Data for this task:
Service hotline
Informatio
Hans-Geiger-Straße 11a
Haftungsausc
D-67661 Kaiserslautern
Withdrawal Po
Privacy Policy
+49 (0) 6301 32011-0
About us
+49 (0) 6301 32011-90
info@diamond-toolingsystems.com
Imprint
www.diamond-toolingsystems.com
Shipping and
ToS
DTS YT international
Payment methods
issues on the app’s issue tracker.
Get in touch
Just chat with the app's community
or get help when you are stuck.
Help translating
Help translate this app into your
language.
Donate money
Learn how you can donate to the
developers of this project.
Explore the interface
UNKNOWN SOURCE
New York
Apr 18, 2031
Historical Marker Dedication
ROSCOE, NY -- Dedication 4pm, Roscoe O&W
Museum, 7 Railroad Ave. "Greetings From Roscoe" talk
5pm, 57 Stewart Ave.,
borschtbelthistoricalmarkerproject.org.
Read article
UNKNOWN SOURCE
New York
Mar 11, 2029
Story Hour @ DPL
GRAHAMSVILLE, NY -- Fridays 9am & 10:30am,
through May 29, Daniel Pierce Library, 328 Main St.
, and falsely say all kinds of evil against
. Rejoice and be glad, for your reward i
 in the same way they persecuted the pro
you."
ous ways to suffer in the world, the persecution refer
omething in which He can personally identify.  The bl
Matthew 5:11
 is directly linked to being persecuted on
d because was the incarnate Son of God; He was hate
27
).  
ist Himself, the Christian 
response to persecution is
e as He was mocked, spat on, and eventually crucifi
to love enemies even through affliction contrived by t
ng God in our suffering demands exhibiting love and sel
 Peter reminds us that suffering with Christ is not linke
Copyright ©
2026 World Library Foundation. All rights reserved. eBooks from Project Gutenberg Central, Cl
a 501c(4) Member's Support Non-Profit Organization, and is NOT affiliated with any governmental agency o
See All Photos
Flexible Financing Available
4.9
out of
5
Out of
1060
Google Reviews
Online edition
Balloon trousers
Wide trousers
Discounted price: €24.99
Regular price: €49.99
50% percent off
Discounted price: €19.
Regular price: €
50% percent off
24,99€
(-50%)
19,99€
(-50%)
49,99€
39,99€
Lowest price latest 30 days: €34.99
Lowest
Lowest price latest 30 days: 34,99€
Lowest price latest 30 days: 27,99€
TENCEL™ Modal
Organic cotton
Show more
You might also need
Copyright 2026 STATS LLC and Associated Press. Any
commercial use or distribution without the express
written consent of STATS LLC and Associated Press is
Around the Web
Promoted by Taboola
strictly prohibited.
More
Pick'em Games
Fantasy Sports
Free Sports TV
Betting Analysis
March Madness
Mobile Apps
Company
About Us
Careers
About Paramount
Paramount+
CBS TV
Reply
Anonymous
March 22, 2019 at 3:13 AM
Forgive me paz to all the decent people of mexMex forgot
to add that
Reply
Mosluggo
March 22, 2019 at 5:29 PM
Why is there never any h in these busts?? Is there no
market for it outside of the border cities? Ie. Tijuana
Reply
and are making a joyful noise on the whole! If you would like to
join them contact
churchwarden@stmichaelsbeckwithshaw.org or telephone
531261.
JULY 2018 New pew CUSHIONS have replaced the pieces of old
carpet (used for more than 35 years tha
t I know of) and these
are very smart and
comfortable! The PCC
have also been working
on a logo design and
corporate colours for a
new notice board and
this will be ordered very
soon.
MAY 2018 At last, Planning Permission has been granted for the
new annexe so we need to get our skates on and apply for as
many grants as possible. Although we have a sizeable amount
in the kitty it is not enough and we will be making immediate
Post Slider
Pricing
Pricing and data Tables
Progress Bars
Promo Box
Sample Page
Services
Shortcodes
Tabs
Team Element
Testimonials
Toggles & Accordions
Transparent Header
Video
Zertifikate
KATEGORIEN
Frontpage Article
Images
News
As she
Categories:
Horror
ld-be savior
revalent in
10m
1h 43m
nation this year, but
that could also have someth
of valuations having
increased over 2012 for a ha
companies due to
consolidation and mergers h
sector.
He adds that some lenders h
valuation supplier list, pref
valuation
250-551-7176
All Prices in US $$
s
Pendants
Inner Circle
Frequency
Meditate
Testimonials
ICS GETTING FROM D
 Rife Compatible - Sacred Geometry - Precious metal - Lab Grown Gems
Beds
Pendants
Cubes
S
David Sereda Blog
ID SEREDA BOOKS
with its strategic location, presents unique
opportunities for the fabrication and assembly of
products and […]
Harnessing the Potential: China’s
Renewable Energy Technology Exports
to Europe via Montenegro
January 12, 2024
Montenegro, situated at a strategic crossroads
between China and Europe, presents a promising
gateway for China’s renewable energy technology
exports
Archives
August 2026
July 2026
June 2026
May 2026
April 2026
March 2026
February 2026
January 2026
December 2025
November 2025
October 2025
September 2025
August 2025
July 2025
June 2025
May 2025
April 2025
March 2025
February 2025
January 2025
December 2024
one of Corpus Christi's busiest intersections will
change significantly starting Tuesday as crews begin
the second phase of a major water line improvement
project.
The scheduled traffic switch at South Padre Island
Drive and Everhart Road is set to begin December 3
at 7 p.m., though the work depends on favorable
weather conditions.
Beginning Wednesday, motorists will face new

Task:
Nothing in the records above may be left out; repeat them exactly.

Answer for this exercise:
Service hotline
Informatio
Hans-Geiger-Straße 11a
Haftungsausc
D-67661 Kaiserslautern
Withdrawal Po
Privacy Policy
+49 (0) 6301 32011-0
About us
+49 (0) 6301 32011-90
info@diamond-toolingsystems.com
Imprint
www.diamond-toolingsystems.com
Shipping and
ToS
DTS YT international
Payment methods
issues on the app’s issue tracker.
Get in touch
Just chat with the app's community
or get help when you are stuck.
Help translating
Help translate this app into your
language.
Donate money
Learn how you can donate to the
developers of this project.
Explore the interface
UNKNOWN SOURCE
New York
Apr 18, 2031
Historical Marker Dedication
ROSCOE, NY -- Dedication 4pm, Roscoe O&W
Museum, 7 Railroad Ave. "Greetings From Roscoe" talk
5pm, 57 Stewart Ave.,
borschtbelthistoricalmarkerproject.org.
Read article
UNKNOWN SOURCE
New York
Mar 11, 2029
Story Hour @ DPL
GRAHAMSVILLE, NY -- Fridays 9am & 10:30am,
through May 29, Daniel Pierce Library, 328 Main St.
, and falsely say all kinds of evil against
. Rejoice and be glad, for your reward i
 in the same way they persecuted the pro
you."
ous ways to suffer in the world, the persecution refer
omething in which He can personally identify.  The bl
Matthew 5:11
 is directly linked to being persecuted on
d because was the incarnate Son of God; He was hate
27
).  
ist Himself, the Christian 
response to persecution is
e as He was mocked, spat on, and eventually crucifi
to love enemies even through affliction contrived by t
ng God in our suffering demands exhibiting love and sel
 Peter reminds us that suffering with Christ is not linke
Copyright ©
2026 World Library Foundation. All rights reserved. eBooks from Project Gutenberg Central, Cl
a 501c(4) Member's Support Non-Profit Organization, and is NOT affiliated with any governmental agency o
See All Photos
Flexible Financing Available
4.9
out of
5
Out of
1060
Google Reviews
Online edition
Balloon trousers
Wide trousers
Discounted price: €24.99
Regular price: €49.99
50% percent off
Discounted price: €19.
Regular price: €
50% percent off
24,99€
(-50%)
19,99€
(-50%)
49,99€
39,99€
Lowest price latest 30 days: €34.99
Lowest
Lowest price latest 30 days: 34,99€
Lowest price latest 30 days: 27,99€
TENCEL™ Modal
Organic cotton
Show more
You might also need
Copyright 2026 STATS LLC and Associated Press. Any
commercial use or distribution without the express
written consent of STATS LLC and Associated Press is
Around the Web
Promoted by Taboola
strictly prohibited.
More
Pick'em Games
Fantasy Sports
Free Sports TV
Betting Analysis
March Madness
Mobile Apps
Company
About Us
Careers
About Paramount
Paramount+
CBS TV
Reply
Anonymous
March 22, 2019 at 3:13 AM
Forgive me paz to all the decent people of mexMex forgot
to add that
Reply
Mosluggo
March 22, 2019 at 5:29 PM
Why is there never any h in these busts?? Is there no
market for it outside of the border cities? Ie. Tijuana
Reply
and are making a joyful noise on the whole! If you would like to
join them contact
churchwarden@stmichaelsbeckwithshaw.org or telephone
531261.
JULY 2018 New pew CUSHIONS have replaced the pieces of old
carpet (used for more than 35 years tha
t I know of) and these
are very smart and
comfortable! The PCC
have also been working
on a logo design and
corporate colours for a
new notice board and
this will be ordered very
soon.
MAY 2018 At last, Planning Permission has been granted for the
new annexe so we need to get our skates on and apply for as
many grants as possible. Although we have a sizeable amount
in the kitty it is not enough and we will be making immediate
Post Slider
Pricing
Pricing and data Tables
Progress Bars
Promo Box
Sample Page
Services
Shortcodes
Tabs
Team Element
Testimonials
Toggles & Accordions
Transparent Header
Video
Zertifikate
KATEGORIEN
Frontpage Article
Images
News
As she
Categories:
Horror
ld-be savior
revalent in
10m
1h 43m
nation this year, but
that could also have someth
of valuations having
increased over 2012 for a ha
companies due to
consolidation and mergers h
sector.
He adds that some lenders h
valuation supplier list, pref
valuation
250-551-7176
All Prices in US $$
s
Pendants
Inner Circle
Frequency
Meditate
Testimonials
ICS GETTING FROM D
 Rife Compatible - Sacred Geometry - Precious metal - Lab Grown Gems
Beds
Pendants
Cubes
S
David Sereda Blog
ID SEREDA BOOKS
with its strategic location, presents unique
opportunities for the fabrication and assembly of
products and […]
Harnessing the Potential: China’s
Renewable Energy Technology Exports
to Europe via Montenegro
January 12, 2024
Montenegro, situated at a strategic crossroads
between China and Europe, presents a promising
gateway for China’s renewable energy technology
exports
Archives
August 2026
July 2026
June 2026
May 2026
April 2026
March 2026
February 2026
January 2026
December 2025
November 2025
October 2025
September 2025
August 2025
July 2025
June 2025
May 2025
April 2025
March 2025
February 2025
January 2025
December 2024
one of Corpus Christi's busiest intersections will
change significantly starting Tuesday as crews begin
the second phase of a major water line improvement
project.
The scheduled traffic switch at South Padre Island
Drive and Everhart Road is set to begin December 3
at 7 p.m., though the work depends on favorable
weather conditions.
Beginning Wednesday, motorists will face new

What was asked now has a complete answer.